Data to process

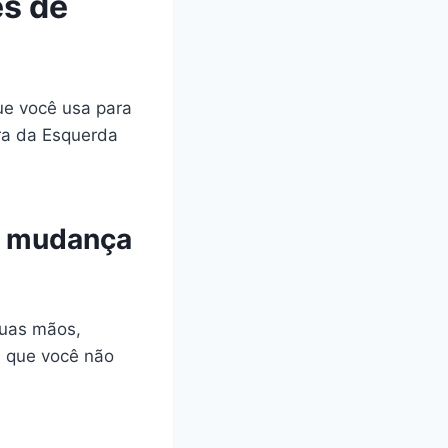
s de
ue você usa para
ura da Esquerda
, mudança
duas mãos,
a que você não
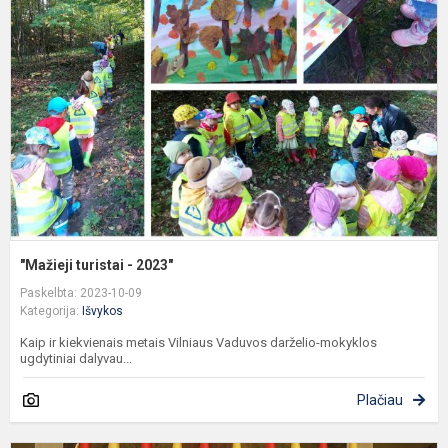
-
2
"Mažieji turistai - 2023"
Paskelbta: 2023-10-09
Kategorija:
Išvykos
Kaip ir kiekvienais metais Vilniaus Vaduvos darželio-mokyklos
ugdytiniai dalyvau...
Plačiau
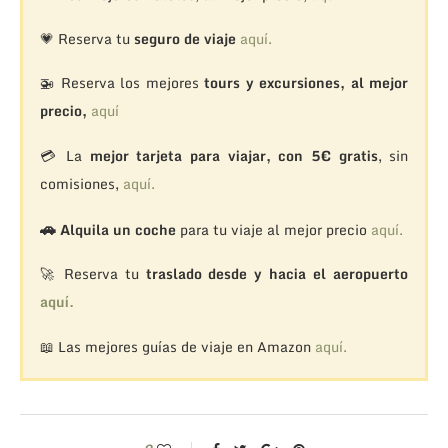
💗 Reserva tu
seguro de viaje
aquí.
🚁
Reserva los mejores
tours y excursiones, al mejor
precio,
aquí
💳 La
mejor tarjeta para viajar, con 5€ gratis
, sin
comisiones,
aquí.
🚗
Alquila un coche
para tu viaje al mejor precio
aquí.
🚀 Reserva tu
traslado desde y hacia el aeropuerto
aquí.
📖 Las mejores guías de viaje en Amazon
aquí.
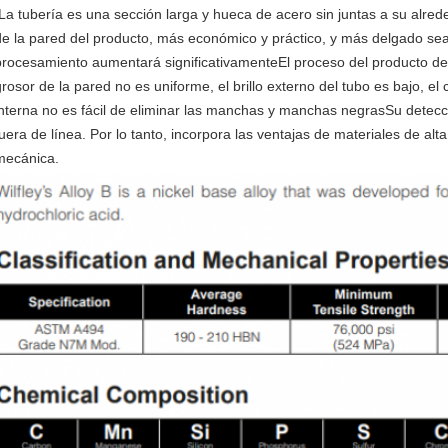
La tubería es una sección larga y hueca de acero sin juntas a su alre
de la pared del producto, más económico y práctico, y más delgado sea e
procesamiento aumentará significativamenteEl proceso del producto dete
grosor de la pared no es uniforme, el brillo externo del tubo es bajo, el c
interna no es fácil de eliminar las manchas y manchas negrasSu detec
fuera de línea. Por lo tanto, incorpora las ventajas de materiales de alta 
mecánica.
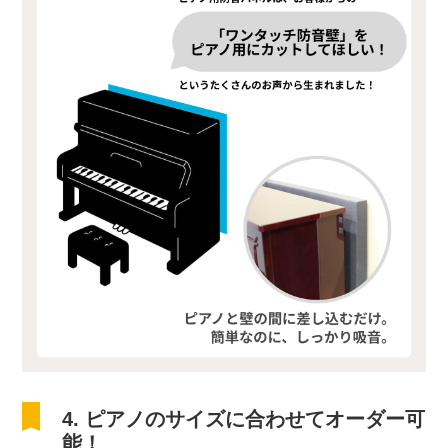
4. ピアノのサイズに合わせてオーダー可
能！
==
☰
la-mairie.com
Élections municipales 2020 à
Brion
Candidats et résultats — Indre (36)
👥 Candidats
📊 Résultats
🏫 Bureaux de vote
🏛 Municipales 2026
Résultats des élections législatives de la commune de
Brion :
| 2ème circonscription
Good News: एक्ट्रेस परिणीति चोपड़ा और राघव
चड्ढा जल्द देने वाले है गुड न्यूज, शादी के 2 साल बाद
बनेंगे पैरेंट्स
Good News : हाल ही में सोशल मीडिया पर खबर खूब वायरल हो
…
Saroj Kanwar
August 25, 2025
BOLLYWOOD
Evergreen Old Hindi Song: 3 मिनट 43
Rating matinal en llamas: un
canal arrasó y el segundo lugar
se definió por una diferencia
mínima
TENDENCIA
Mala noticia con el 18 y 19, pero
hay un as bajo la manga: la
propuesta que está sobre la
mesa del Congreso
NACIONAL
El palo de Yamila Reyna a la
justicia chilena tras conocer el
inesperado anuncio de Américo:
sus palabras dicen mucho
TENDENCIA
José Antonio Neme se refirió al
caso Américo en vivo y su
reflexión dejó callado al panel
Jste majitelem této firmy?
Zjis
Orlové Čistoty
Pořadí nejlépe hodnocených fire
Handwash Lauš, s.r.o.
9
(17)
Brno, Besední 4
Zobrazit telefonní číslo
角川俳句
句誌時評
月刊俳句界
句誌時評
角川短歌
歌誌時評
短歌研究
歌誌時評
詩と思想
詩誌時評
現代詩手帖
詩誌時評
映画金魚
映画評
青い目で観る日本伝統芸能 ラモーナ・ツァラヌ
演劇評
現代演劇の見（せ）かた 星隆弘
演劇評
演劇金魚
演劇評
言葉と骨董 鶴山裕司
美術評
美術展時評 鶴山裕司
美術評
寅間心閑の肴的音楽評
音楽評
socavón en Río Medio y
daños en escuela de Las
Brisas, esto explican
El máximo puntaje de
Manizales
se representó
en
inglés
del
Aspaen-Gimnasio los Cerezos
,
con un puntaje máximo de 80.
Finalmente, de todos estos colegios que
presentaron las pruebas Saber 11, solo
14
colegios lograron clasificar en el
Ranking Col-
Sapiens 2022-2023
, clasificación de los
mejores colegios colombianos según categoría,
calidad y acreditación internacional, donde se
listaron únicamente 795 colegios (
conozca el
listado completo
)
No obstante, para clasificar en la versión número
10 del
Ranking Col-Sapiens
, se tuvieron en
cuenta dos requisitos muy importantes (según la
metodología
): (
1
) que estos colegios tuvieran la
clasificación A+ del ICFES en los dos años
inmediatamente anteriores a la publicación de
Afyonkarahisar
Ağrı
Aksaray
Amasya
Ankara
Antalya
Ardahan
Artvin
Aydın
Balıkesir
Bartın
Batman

What to produce
Retype, exactly and with no pictures, everything above from the line with "tours y excursiones, al mejor" down to the line with "interna no es", both included.

Task result
tours y excursiones, al mejor
precio,
aquí
💳 La
mejor tarjeta para viajar, con 5€ gratis
, sin
comisiones,
aquí.
🚗
Alquila un coche
para tu viaje al mejor precio
aquí.
🚀 Reserva tu
traslado desde y hacia el aeropuerto
aquí.
📖 Las mejores guías de viaje en Amazon
aquí.
La tubería es una sección larga y hueca de acero sin juntas a su alre
de la pared del producto, más económico y práctico, y más delgado sea e
procesamiento aumentará significativamenteEl proceso del producto dete
grosor de la pared no es uniforme, el brillo externo del tubo es bajo, el c
interna no es fácil de eliminar las manchas y manchas negrasSu detec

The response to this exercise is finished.